Material provided –

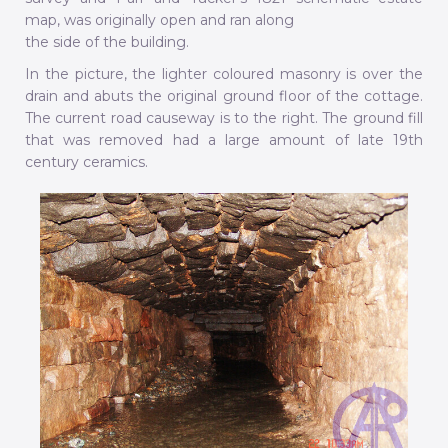
map, was originally open and ran along
the side of the building.
In the picture, the lighter coloured masonry is over the
drain and abuts the original ground floor of the cottage.
The current road causeway is to the right. The ground fill
that was removed had a large amount of late 19th
century ceramics.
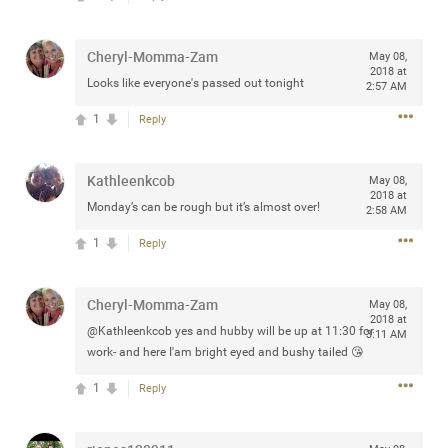
Community
Filter Community By
Cheryl-Momma-Zam
May 08,
All
2018 at
Looks like everyone's passed out tonight
Message Boards
2:57 AM
1
Reply
STORE LOCATOR
Kathleenkcob
May 08,
2018 at
Monday’s can be rough but it’s almost over!
2:58 AM
0/2000
Activity
1
Reply
Post
Cheryl-Momma-Zam
May 08,
2018 at
@Kathleenkcob yes and hubby will be up at 11:30 for
3:11 AM
work- and here I'am bright eyed and bushy tailed 😘
Jul 13, 2024
mtwalsh64
Legend
1
Reply
Met some great people in the lounge and in the pit last
August 13 at Saratoga Springs. I was just wondering if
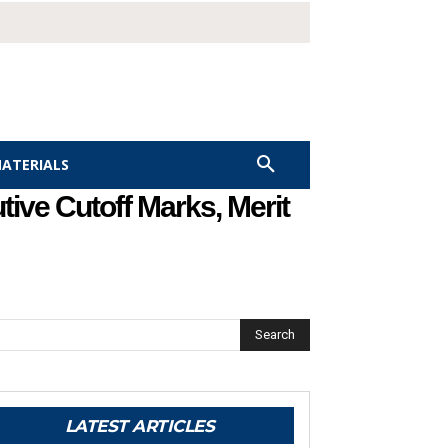
MATERIALS
ive Cutoff Marks, Merit
Search
LATEST ARTICLES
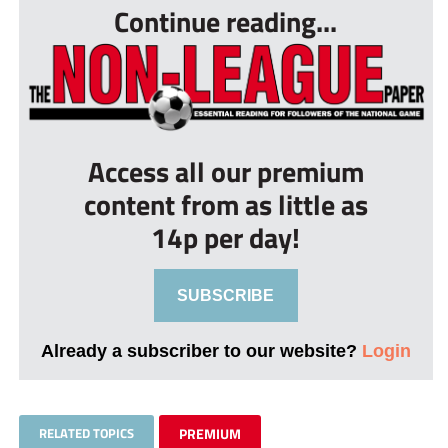
Continue reading...
Access all our premium
content from as little as
14p per day!
SUBSCRIBE
Already a subscriber to our website?
Login
RELATED TOPICS
PREMIUM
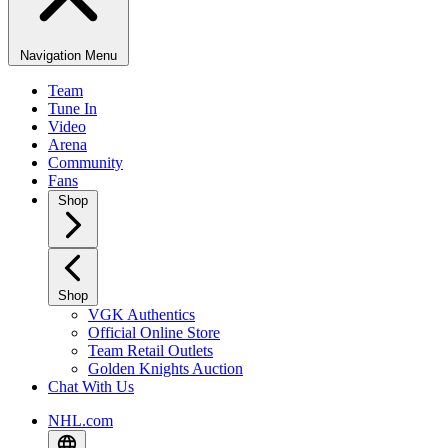
Navigation Menu
Team
Tune In
Video
Arena
Community
Fans
Shop
Shop
VGK Authentics
Official Online Store
Team Retail Outlets
Golden Knights Auction
Chat With Us
NHL.com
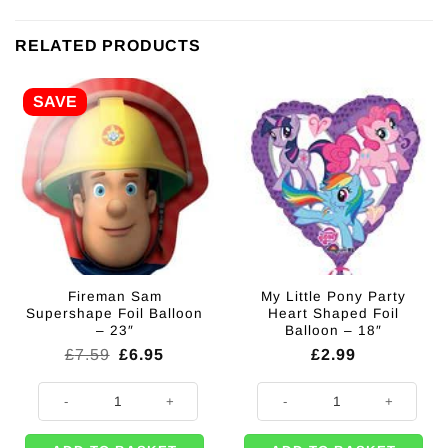
RELATED PRODUCTS
SAVE
Fireman Sam
My Little Pony Party
Supershape Foil Balloon
Heart Shaped Foil
– 23″
Balloon – 18″
Original
Current
£
7.59
£
6.95
£
2.99
price
price
was:
is:
Fireman Sam Supershape Foil Balloon - 23" quantity
My Little Pony Party Heart Shaped 
£7.59.
£6.95.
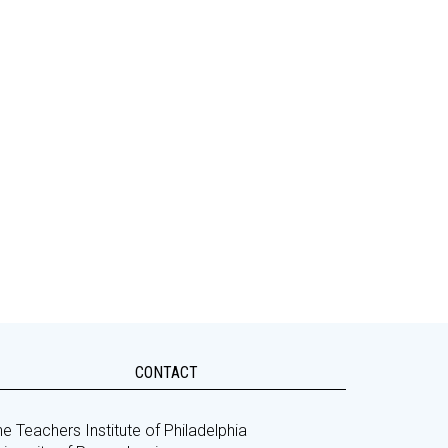
CONTACT
e Teachers Institute of Philadelphia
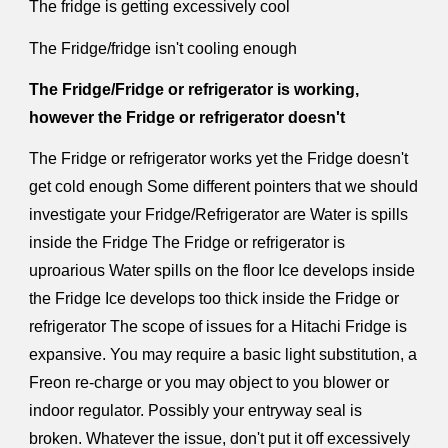
The fridge is getting excessively cool
The Fridge/fridge isn't cooling enough
The Fridge/Fridge or refrigerator is working,
however the Fridge or refrigerator doesn't
The Fridge or refrigerator works yet the Fridge doesn't
get cold enough Some different pointers that we should
investigate your Fridge/Refrigerator are Water is spills
inside the Fridge The Fridge or refrigerator is
uproarious Water spills on the floor Ice develops inside
the Fridge Ice develops too thick inside the Fridge or
refrigerator The scope of issues for a Hitachi Fridge is
expansive. You may require a basic light substitution, a
Freon re-charge or you may object to you blower or
indoor regulator. Possibly your entryway seal is
broken. Whatever the issue, don't put it off excessively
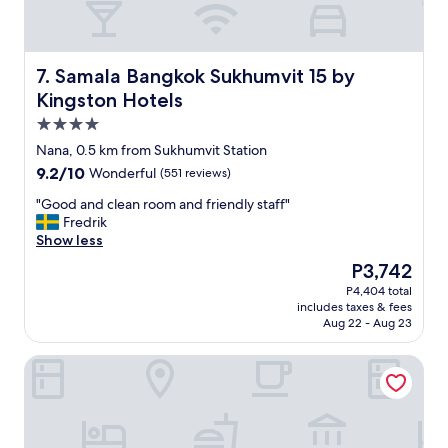
t
l
i
,
s
s
d
t
Samala Bangkok Sukhumvit 15 by Kingston Hotels
7. Samala Bangkok Sukhumvit 15 by
e
a
Kingston Hotels
l
f
i
4.0
f
c
a
star
Nana, 0.5 km from Sukhumvit Station
i
r
property
9.2
9.2/10
o
Wonderful
(551 reviews)
e
out
u
f
"
"Good and clean room and friendly staff"
of
s
r
G
Fredrik
10,
.
i
o
Show less
Wonderful,
⭐️
e
o
(551
⭐️
The
P3,742
n
d
reviews)
⭐️
price
d
P4,404 total
a
⭐️
is
l
includes taxes & fees
n
⭐️
P3,742
y
Aug 22 - Aug 23
d
e
a
c
x
n
Public House Bangkok, a Member of Design Hotels
l
p
d
e
e
p
a
r
r
n
i
o
r
e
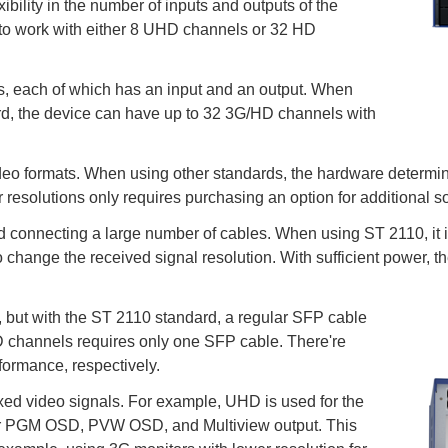
bility in the number of inputs and outputs of the
to work with either 8 UHD channels or 32 HD
ls, each of which has an input and an output. When
rd, the device can have up to 32 3G/HD channels with
video formats. When using other standards, the hardware determine
resolutions only requires purchasing an option for additional s
ed connecting a large number of cables. When using ST 2110, it 
o change the received signal resolution. With sufficient power, t
 but with the ST 2110 standard, a regular SFP cable
D channels requires only one SFP cable. There're
formance, respectively.
ed video signals. For example, UHD is used for the
for PGM OSD, PVW OSD, and Multiview output. This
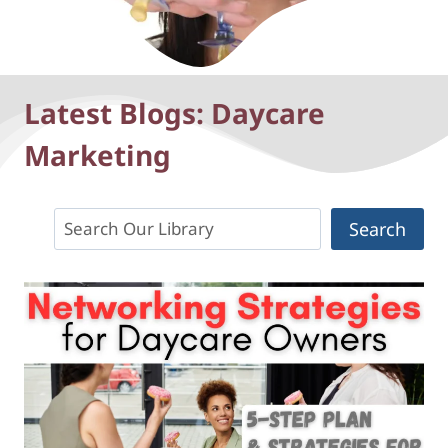
Latest Blogs: Daycare
Marketing
Search
Search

Assigned task – Go over the data above and copy every line that has the word "doesn" in it.

Problem solution –
however the Fridge or refrigerator doesn't
The Fridge or refrigerator works yet the Fridge doesn't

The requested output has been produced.